**The problem:** Say how many lines in the entries hold the word "application", and reply with that number only.

[Document structure recognition data]
↓↓↓

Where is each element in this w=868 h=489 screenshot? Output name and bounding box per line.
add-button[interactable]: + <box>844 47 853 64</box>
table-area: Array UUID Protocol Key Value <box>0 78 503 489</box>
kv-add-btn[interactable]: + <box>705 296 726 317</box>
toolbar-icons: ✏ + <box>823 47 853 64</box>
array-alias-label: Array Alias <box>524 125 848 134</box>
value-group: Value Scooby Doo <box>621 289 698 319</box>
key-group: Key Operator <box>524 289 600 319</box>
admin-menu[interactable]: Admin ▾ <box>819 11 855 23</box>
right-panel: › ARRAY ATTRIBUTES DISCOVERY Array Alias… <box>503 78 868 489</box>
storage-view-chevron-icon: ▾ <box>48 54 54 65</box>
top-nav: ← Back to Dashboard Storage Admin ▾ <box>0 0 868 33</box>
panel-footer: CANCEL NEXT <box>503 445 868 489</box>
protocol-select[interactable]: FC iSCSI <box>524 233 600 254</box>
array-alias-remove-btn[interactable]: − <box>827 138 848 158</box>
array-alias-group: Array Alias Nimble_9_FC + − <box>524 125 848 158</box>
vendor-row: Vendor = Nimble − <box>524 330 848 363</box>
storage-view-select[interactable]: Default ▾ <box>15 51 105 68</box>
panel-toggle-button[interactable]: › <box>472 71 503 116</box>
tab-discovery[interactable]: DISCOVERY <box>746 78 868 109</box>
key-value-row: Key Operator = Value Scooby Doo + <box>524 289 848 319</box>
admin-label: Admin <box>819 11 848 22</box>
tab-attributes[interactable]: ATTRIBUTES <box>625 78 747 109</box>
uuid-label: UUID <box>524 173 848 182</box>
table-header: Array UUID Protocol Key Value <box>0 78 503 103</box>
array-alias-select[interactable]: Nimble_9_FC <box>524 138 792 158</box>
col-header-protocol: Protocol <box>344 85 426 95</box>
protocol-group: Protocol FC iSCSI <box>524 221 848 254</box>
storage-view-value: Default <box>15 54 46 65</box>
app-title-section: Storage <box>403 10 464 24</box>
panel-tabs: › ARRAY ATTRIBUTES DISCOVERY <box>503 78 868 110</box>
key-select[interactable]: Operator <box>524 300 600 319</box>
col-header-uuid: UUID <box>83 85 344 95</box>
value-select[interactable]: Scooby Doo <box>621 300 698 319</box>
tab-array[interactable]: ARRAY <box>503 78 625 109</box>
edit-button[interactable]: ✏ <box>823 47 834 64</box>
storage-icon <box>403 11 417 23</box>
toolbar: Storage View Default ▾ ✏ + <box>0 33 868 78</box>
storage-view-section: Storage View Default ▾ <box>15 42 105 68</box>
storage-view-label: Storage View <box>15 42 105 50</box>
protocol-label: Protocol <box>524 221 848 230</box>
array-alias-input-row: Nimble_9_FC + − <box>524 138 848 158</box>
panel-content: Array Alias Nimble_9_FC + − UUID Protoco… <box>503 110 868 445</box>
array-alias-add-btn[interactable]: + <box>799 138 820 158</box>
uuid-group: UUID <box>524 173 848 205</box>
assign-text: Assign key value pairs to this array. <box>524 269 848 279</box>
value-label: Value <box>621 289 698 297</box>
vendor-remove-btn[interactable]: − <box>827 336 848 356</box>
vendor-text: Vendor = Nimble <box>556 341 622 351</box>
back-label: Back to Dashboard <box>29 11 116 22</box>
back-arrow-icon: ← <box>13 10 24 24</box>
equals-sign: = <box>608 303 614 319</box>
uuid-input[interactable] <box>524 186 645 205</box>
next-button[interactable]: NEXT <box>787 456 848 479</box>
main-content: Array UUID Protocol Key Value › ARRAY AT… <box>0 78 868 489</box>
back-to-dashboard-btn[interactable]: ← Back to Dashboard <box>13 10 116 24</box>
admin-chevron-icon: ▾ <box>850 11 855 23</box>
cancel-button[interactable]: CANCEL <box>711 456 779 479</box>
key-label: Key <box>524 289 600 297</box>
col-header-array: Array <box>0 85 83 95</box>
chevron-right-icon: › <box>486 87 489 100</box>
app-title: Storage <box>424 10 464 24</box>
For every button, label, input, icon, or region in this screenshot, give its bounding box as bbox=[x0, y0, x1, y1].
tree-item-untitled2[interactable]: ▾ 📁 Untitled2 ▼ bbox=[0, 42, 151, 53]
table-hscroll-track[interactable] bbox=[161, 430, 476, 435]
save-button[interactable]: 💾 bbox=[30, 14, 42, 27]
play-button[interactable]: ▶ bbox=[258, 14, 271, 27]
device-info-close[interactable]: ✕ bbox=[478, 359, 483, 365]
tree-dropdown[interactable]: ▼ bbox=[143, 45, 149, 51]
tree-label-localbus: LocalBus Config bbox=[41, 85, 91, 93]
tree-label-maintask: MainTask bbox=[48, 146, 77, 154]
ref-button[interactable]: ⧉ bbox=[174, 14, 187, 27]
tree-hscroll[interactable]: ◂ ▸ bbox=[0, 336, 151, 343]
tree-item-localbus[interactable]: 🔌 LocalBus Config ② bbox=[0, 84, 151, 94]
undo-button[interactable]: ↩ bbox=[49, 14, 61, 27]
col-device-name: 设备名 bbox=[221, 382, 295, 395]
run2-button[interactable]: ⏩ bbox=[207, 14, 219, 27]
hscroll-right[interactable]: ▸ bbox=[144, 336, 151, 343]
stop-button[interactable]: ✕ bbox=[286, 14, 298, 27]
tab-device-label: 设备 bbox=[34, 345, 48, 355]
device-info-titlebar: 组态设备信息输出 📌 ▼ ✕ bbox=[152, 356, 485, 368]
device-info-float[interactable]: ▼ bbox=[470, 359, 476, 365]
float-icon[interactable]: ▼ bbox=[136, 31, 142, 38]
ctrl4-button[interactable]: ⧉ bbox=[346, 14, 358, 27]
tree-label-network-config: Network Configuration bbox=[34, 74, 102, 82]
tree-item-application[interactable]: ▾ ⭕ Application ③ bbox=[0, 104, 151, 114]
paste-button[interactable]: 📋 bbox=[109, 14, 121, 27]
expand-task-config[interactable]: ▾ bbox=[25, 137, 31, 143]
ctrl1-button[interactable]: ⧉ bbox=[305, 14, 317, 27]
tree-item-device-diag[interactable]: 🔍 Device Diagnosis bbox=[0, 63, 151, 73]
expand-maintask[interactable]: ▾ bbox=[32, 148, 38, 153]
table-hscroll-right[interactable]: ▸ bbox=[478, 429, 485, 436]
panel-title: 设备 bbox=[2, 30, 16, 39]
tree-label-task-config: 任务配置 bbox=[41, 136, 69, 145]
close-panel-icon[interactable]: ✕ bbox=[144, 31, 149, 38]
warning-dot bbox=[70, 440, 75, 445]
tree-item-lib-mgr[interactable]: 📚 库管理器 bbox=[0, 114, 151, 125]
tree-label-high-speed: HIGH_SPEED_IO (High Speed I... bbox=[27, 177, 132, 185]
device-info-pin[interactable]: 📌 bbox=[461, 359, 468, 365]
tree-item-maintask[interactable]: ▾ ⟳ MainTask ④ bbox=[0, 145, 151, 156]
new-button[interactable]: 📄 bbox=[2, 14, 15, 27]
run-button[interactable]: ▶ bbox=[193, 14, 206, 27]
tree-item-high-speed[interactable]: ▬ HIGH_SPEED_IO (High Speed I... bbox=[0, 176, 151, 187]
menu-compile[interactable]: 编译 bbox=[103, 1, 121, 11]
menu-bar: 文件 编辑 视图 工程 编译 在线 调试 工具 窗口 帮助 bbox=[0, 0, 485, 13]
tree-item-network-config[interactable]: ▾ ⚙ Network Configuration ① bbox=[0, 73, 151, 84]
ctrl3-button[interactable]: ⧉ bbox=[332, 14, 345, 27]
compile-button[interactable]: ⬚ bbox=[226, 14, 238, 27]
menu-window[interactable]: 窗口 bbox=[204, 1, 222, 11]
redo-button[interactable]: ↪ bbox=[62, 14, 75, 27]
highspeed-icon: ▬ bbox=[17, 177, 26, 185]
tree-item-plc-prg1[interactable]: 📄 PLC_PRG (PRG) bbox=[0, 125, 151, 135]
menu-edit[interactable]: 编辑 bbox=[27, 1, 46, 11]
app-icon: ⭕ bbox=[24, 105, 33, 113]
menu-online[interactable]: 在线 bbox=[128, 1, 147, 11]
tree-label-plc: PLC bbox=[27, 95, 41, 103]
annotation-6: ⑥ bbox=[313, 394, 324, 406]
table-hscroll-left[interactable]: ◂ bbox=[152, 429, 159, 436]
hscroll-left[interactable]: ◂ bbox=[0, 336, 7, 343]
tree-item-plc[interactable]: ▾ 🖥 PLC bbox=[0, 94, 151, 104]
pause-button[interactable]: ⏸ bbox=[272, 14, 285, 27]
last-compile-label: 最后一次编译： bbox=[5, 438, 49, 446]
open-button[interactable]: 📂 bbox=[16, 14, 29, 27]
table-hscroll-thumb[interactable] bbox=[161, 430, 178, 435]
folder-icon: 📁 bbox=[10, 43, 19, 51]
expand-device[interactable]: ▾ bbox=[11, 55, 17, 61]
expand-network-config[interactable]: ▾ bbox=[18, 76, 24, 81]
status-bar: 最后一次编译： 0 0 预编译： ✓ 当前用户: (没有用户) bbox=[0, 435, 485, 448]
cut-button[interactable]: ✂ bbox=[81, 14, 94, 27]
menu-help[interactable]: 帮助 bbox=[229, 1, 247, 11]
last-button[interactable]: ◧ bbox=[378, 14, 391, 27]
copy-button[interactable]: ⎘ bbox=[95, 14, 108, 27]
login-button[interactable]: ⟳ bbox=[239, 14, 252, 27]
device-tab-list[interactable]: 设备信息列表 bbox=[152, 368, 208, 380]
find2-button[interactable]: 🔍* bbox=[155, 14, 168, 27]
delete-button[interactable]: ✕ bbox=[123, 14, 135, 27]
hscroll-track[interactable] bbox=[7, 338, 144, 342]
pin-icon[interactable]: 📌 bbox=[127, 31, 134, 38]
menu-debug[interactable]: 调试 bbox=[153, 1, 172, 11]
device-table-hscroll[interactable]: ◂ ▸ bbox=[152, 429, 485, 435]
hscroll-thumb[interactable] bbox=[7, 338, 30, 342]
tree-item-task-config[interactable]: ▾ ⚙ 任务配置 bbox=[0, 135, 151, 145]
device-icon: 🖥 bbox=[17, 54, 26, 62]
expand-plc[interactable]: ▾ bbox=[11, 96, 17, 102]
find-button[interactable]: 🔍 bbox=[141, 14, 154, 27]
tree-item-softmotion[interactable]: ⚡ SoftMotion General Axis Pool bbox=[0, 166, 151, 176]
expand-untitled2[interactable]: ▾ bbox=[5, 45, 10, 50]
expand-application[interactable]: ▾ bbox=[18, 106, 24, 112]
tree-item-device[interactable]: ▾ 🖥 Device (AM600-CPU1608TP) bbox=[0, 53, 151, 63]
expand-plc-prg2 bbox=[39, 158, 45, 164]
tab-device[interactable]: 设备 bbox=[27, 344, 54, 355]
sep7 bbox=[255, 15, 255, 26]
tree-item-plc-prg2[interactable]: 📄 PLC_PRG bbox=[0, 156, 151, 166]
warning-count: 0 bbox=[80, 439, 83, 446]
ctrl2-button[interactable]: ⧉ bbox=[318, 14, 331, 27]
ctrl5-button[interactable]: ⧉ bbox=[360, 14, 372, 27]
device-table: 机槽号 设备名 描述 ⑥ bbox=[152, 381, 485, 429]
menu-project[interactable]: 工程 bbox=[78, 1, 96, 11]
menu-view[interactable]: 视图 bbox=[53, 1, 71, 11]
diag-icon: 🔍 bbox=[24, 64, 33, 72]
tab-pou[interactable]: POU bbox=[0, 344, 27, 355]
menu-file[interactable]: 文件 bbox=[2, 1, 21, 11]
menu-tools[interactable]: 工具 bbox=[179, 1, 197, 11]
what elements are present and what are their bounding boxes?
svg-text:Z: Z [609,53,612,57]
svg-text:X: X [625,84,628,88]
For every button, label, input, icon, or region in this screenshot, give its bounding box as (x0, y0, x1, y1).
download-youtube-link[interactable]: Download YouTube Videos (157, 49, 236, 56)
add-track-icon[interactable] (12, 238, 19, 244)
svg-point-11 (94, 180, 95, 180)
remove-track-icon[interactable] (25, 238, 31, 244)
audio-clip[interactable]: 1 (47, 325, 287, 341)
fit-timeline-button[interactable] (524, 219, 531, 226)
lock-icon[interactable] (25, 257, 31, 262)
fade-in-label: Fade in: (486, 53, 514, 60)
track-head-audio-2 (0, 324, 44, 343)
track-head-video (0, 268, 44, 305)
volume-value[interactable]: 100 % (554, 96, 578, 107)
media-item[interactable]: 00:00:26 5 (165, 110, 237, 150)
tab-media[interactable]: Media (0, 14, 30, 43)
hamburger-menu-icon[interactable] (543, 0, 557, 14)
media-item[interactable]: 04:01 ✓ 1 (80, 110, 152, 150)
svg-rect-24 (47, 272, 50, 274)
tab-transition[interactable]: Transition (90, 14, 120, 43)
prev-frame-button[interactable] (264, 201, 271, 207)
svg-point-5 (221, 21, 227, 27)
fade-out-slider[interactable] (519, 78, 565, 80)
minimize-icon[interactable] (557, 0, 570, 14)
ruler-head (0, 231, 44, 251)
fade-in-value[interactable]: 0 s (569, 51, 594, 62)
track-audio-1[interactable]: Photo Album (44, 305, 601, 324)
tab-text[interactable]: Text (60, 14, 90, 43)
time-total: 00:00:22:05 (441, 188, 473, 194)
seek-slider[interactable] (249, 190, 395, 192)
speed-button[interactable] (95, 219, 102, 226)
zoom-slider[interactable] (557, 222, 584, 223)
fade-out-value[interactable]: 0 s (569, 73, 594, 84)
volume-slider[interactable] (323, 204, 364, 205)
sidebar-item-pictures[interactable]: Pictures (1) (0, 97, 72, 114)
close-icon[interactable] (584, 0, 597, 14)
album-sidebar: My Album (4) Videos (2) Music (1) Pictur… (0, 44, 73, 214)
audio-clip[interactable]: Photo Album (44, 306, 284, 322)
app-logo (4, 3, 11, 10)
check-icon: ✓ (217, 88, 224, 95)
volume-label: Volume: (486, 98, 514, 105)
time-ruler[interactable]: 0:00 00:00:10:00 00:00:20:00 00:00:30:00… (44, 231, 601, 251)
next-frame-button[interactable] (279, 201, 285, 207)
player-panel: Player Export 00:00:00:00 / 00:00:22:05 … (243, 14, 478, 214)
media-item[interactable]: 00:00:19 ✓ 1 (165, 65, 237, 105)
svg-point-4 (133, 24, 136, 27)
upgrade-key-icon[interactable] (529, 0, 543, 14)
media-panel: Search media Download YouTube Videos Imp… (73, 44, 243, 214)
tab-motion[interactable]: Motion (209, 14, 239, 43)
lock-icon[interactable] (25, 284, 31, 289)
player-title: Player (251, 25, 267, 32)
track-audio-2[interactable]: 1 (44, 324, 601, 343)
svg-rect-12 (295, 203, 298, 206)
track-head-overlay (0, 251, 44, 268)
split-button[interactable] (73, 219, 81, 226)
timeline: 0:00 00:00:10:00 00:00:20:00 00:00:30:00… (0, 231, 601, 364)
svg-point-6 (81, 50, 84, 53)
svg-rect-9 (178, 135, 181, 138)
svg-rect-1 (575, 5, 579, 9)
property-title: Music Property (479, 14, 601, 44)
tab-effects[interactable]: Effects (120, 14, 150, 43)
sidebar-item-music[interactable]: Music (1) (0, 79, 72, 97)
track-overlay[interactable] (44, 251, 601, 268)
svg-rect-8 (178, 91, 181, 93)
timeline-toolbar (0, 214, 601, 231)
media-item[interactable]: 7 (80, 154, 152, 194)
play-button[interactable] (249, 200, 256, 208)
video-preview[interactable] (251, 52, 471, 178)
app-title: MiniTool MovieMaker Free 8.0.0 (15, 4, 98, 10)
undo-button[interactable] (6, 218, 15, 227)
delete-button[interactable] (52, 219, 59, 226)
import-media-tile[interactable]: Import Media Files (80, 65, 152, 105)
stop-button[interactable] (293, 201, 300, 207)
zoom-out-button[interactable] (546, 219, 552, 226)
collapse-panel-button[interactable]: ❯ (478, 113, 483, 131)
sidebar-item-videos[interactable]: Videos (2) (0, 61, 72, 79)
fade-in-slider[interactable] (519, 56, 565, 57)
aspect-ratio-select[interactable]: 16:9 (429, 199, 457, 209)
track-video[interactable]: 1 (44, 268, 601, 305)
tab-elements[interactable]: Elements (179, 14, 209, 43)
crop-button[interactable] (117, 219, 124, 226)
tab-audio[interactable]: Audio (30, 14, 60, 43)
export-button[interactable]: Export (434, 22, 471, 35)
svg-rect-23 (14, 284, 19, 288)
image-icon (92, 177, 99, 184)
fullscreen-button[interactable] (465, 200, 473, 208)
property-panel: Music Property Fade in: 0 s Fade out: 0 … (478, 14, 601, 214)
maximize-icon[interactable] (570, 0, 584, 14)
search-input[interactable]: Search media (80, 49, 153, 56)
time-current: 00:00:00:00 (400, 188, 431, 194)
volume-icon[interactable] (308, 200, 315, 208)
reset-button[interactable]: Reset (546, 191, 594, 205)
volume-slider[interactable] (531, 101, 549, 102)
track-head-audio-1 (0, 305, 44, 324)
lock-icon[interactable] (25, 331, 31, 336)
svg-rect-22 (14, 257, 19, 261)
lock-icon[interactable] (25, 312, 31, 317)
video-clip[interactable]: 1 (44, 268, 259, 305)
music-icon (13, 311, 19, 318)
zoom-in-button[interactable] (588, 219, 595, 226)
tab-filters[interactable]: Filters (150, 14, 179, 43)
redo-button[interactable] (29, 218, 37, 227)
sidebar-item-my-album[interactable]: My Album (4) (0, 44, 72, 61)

↑↑↑

**Task output:** 2